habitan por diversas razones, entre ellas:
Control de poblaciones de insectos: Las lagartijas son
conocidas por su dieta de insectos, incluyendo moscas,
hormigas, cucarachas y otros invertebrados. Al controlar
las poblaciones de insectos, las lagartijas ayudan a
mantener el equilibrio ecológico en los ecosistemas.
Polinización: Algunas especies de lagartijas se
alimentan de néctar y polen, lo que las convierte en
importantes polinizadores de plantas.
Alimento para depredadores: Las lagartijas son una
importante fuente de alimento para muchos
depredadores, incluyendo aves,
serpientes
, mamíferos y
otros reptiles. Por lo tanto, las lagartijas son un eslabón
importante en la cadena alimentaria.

━━━━━━━━━━━━━━━━━━━━

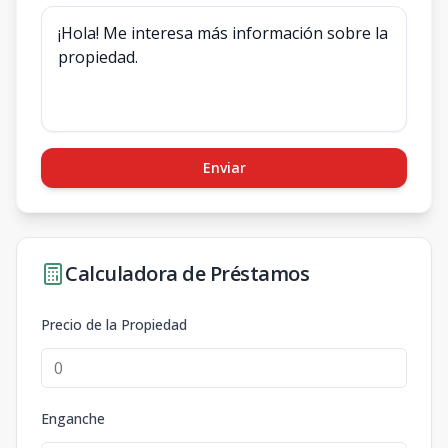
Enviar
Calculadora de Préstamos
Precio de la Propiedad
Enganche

━━━━━━━━━━━━━━━━━━━━

Requirement:
Report the number of lines in the material above that include the string "incluyendo". Nothing else belongs in the answer.

Written response:
2